What is needed: Write out every entry exactly as it appears, omitting the pictures.

Data supplied:
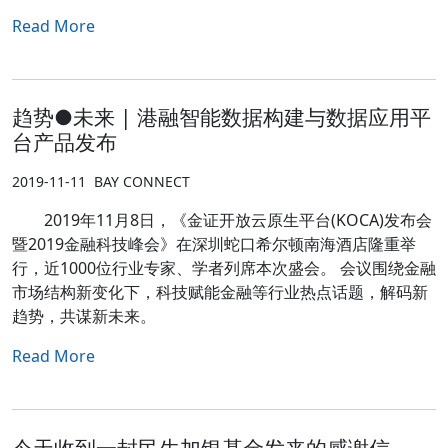
Read More
趋势●未来 | 港融智能数据构建与数据应用平
台产品发布
2019-11-11
BAY CONNECT
2019年11月8日，《金证开放云原生平台(KOCA)发布会
暨2019金融科技峰会》在深圳蛇口希尔顿南海酒店隆重举
行，近1000位行业专家、学者列席本次盛会。 会议围绕金融
市场结构新变化下，科技赋能金融等行业热点话题，解码新
趋势，共谋新未来。
Read More
今天收到一封民生加银基金发来的感谢信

Result of this exercise:
Read More
趋势●未来 | 港融智能数据构建与数据应用平
台产品发布
2019-11-11
BAY CONNECT
2019年11月8日，《金证开放云原生平台(KOCA)发布会
暨2019金融科技峰会》在深圳蛇口希尔顿南海酒店隆重举
行，近1000位行业专家、学者列席本次盛会。 会议围绕金融
市场结构新变化下，科技赋能金融等行业热点话题，解码新
趋势，共谋新未来。
Read More
今天收到一封民生加银基金发来的感谢信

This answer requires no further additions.